Instagram tip: Eric tells us, “I often increase the shadows in wildlife shots, which you can do in-app, to help show off the details.”
Sunset in Grand Teton
Sunset is trickier to capture than most people realize, particularly as you need to take into account which way the sun will set and if it will cast shadows in your image. To ensure you’re properly set up, Eric says to arrive at your desired spot early to scout it out.
“Once the sun dips behind the mountains, the landscapes will get dark quickly. I always make sure I arrive an hour or so early so I can find the composition I want. Also, be patient because usually most of the color in the sky will come after the sun has set.”
Instagram tip: Says Eric, “Play with the saturation slider to give your sunset an extra pop!”
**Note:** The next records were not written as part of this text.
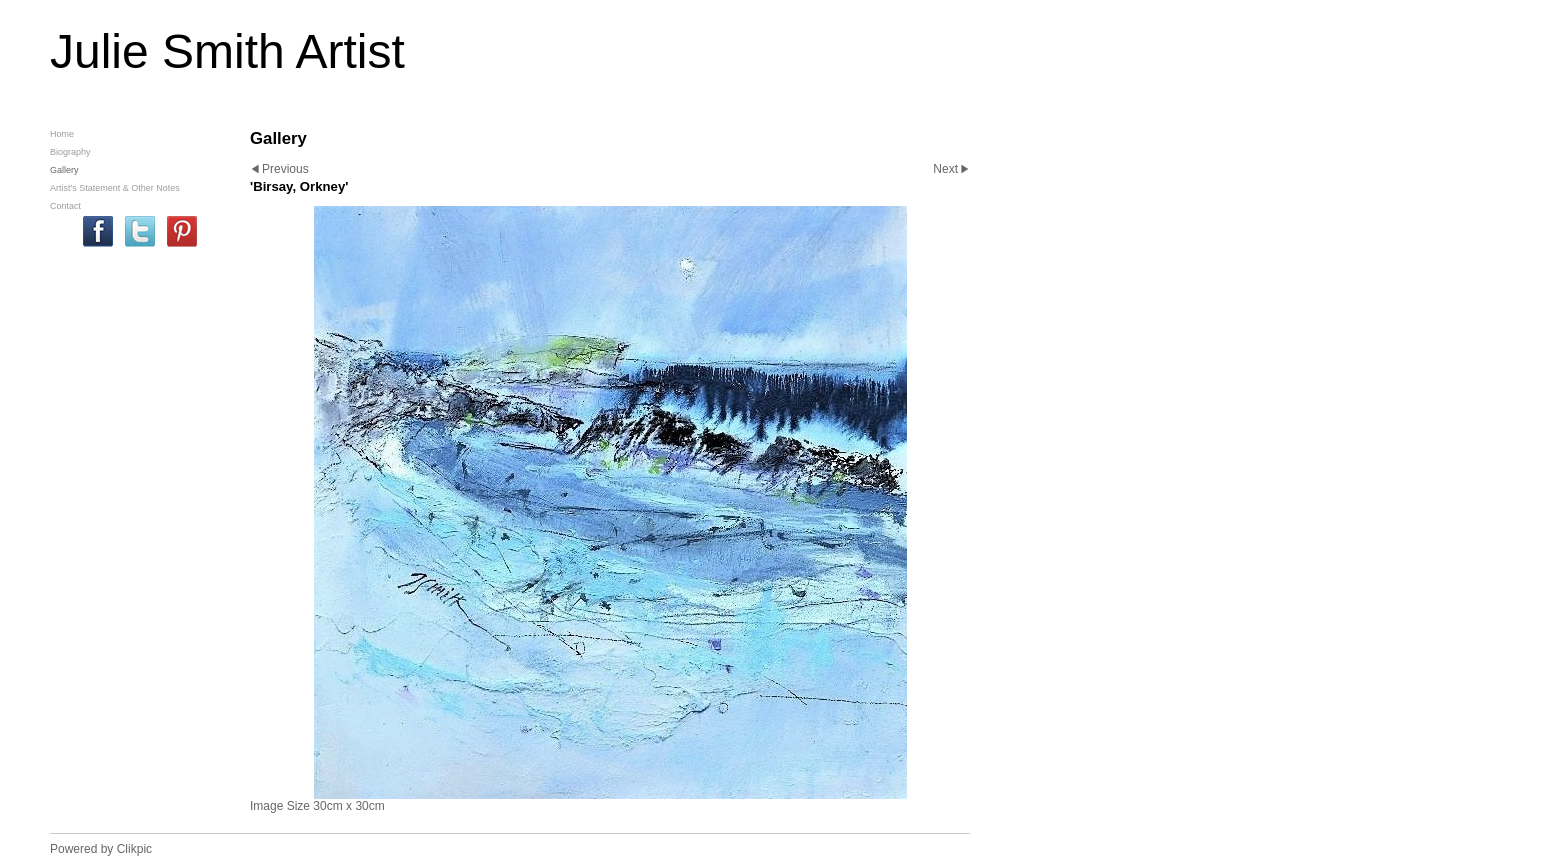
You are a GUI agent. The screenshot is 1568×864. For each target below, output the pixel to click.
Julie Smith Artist (227, 51)
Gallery (64, 170)
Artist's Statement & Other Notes (115, 188)
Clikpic (134, 849)
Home (62, 134)
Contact (65, 206)
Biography (70, 152)
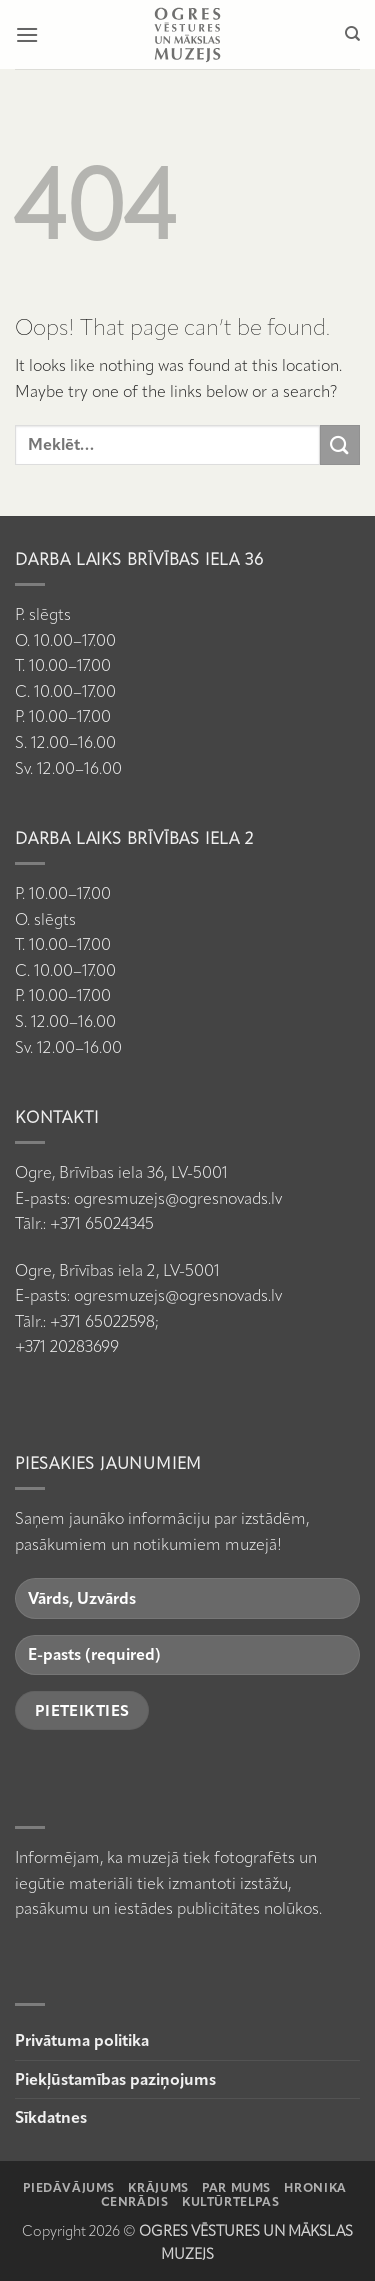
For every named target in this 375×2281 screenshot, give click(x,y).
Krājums (158, 2187)
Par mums (236, 2187)
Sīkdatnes (51, 2117)
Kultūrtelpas (230, 2201)
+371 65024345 (102, 1223)
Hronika (315, 2187)
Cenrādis (135, 2201)
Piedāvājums (69, 2187)
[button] (27, 34)
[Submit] (340, 444)
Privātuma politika (82, 2040)
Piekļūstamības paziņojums (115, 2079)
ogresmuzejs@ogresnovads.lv (178, 1198)
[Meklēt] (352, 34)
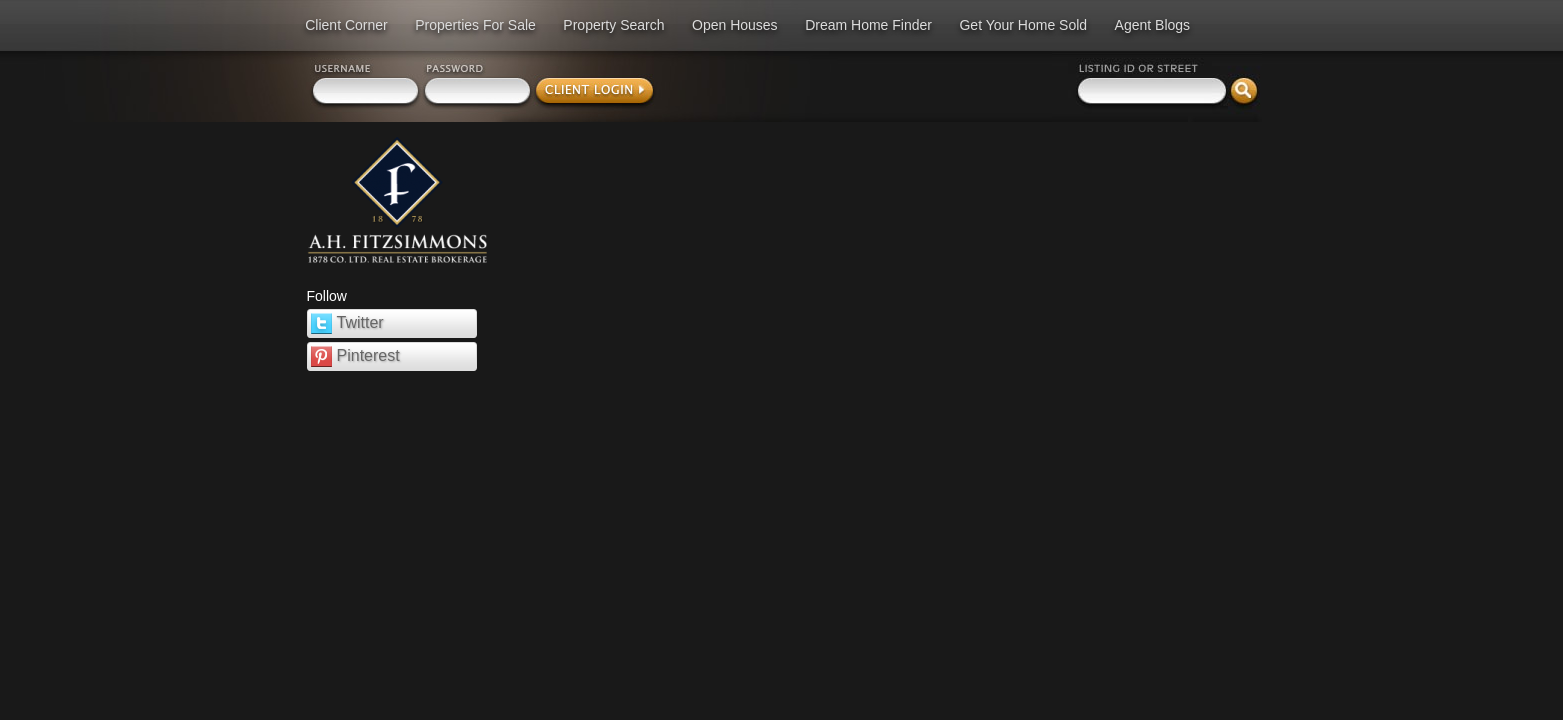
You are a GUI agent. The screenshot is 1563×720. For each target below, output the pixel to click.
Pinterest (355, 356)
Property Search (613, 25)
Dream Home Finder (868, 25)
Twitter (347, 323)
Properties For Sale (475, 25)
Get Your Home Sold (1023, 25)
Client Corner (346, 25)
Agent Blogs (1153, 25)
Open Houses (735, 25)
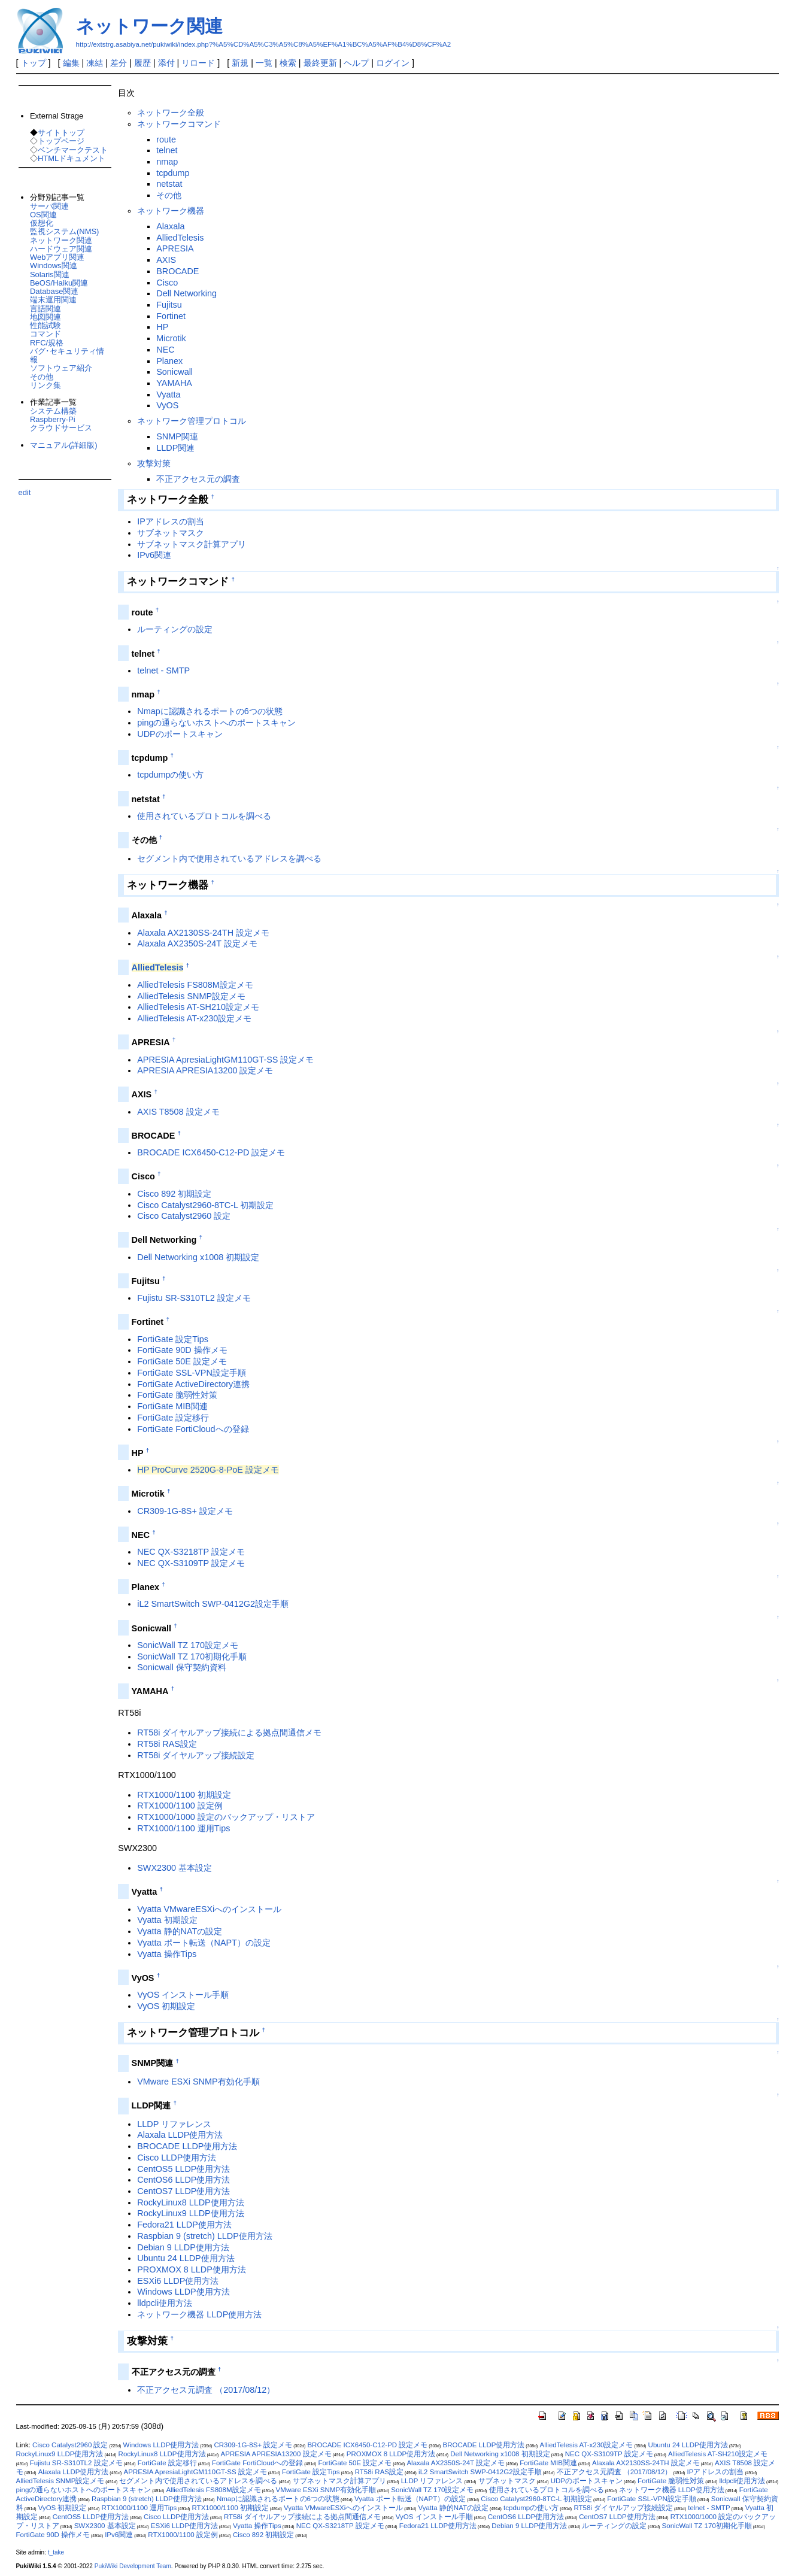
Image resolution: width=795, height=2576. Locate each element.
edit (25, 492)
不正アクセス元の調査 (198, 479)
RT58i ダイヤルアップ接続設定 (195, 1755)
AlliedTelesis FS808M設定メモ (195, 985)
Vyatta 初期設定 (167, 1920)
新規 (240, 63)
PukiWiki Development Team (133, 2566)
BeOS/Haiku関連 (59, 282)
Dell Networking (186, 293)
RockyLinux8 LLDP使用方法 (190, 2202)
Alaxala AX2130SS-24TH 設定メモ (203, 932)
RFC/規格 (46, 342)
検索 (288, 63)
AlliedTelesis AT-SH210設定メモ (198, 1007)
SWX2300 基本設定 (174, 1868)
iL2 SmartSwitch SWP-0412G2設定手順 (213, 1604)
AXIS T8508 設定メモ (178, 1111)
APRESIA (174, 248)
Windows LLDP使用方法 (183, 2291)
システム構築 (53, 410)
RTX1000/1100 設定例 (180, 1805)
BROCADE (177, 271)
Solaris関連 (49, 274)
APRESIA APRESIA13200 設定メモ (205, 1070)
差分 (118, 63)
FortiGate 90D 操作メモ (182, 1350)
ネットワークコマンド (179, 124)
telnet (166, 150)
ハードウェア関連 (61, 248)
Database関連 (54, 291)
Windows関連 (53, 265)
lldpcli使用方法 (164, 2303)
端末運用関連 (53, 299)
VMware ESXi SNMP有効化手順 (198, 2081)
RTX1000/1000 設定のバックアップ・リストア (226, 1817)
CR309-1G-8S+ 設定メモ (185, 1511)
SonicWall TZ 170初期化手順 (192, 1656)
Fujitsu (168, 305)
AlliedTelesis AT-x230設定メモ (194, 1018)
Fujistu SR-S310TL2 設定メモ (194, 1298)
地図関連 (45, 316)
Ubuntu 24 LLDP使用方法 (185, 2258)
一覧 (264, 63)
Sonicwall (174, 372)
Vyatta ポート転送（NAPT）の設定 (204, 1942)
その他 (168, 195)
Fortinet (171, 316)
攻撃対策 (154, 463)
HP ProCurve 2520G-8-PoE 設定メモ (208, 1469)
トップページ (61, 140)
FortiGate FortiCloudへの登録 (192, 1429)
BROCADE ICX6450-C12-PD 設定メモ (211, 1152)
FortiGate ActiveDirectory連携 (193, 1384)
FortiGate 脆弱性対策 (177, 1395)
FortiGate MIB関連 (172, 1406)
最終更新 (320, 63)
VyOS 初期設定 (166, 2006)
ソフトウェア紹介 (61, 367)
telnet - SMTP (163, 670)
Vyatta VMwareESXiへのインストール (209, 1909)
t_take (56, 2552)
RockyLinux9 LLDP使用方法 (190, 2213)
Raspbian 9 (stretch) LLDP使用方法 (204, 2236)
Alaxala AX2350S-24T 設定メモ (197, 943)
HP (162, 327)
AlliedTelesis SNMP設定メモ (191, 996)
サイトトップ (61, 132)
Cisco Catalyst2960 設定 (183, 1216)
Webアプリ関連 (57, 257)
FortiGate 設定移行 (173, 1417)
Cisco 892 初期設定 (174, 1194)
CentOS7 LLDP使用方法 (183, 2191)
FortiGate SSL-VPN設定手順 (191, 1372)
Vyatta (168, 394)
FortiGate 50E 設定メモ (182, 1361)
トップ (33, 63)
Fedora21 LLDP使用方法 (184, 2224)
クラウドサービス (61, 427)
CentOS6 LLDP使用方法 (183, 2179)
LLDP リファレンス (174, 2124)
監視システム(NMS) (64, 231)
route (166, 139)
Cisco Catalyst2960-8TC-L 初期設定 (205, 1205)
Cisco (167, 282)
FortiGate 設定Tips (172, 1339)
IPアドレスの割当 (170, 521)
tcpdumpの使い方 (170, 774)
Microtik (171, 338)
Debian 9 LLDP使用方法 (183, 2247)
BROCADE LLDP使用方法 (187, 2146)
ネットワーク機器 (170, 211)
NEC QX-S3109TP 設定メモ (191, 1563)
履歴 (142, 63)
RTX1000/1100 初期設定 (184, 1795)
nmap (167, 161)
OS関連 (43, 214)
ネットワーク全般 (170, 112)
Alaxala (170, 226)
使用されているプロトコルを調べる (204, 816)
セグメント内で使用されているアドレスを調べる (229, 858)
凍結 (94, 63)
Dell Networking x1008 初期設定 (198, 1257)
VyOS (167, 405)
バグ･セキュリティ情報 (67, 355)
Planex (169, 361)
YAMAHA (174, 383)
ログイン (392, 63)
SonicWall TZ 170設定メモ (187, 1645)
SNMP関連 (177, 436)
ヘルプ (356, 63)
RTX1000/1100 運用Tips (183, 1828)
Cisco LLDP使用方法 (176, 2157)
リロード (198, 63)
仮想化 (41, 223)
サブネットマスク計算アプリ (191, 544)
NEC (165, 349)
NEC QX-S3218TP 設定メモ (191, 1551)
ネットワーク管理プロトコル (191, 421)
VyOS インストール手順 (183, 1994)
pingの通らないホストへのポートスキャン (216, 722)
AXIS (166, 260)
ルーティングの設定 (175, 629)
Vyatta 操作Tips (166, 1954)
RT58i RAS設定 (167, 1744)
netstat (169, 184)
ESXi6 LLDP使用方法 (178, 2281)
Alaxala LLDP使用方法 (180, 2135)
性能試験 (45, 325)
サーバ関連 (49, 206)
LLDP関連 (175, 448)
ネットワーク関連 (149, 26)
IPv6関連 (154, 555)
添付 (166, 63)
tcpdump (172, 173)
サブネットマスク (170, 533)
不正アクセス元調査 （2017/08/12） (206, 2390)
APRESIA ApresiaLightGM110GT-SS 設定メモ (225, 1059)
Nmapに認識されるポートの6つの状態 (209, 711)
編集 (71, 63)
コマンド (45, 333)
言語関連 (45, 308)
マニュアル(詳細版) (64, 445)
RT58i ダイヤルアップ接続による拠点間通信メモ (229, 1732)
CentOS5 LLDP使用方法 (183, 2169)
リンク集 (45, 385)
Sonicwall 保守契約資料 (181, 1667)
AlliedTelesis (180, 237)
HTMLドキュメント (71, 158)
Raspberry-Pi (52, 419)
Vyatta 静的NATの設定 (179, 1931)
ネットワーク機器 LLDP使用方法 (199, 2314)
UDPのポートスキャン (179, 734)
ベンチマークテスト (73, 149)
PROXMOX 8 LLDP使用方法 (191, 2269)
Snowmobiling in Togwotee High Mountain
“As with any activity where you need both your hands free, having an action cam you can mount on your helmet, chest or vehicle will allow you to capture your experience in a safe way,” Eric says. He adds that switching around the angles ensures variety and that you’ll get different shots from all the ones you see on Instagram.
Instagram tip: “If you’re getting too much glare from the sun on the snow, turning down the highlights in Instagram can help recover details in the snow tracks,” says Eric.
Winter in Grand Teton
To Matthew, winter is arguably the most beautiful time in the park, but it comes with many challenges. “Access to some of the most photogenic parts of the park will require long snowshoe treks, and the cold can be absolutely brutal,” he shares.
“Always come prepared with the proper gear and a thirst for adventure if you plan to take photos in winter in Grand Teton National Park.” The weather can change quickly, so be prepared for the elements and have a back-up plan when things don’t go the way you expect.
Instagram tip: “Always remember that batteries die quicker in the cold so have a backup source for your camera, cell phone and all essential tools,” according to Eric. “I often use the Clarendon filter in Instagram to help emphasize winter blues.”
You’ll find moose, elk, bison, deer, bear and the more discreet mountain lion populating the Grand Tetons. Matthew says to pack a long lens.
Eric adds that when shooting wildlife of any kind, “binoculars are your friend.” Since you’ll often be shooting far away out of the range of a zoom lens, “getting a look into the distance can provide a helpful hint as to whether you should stick around or take off to the next spot,” he says.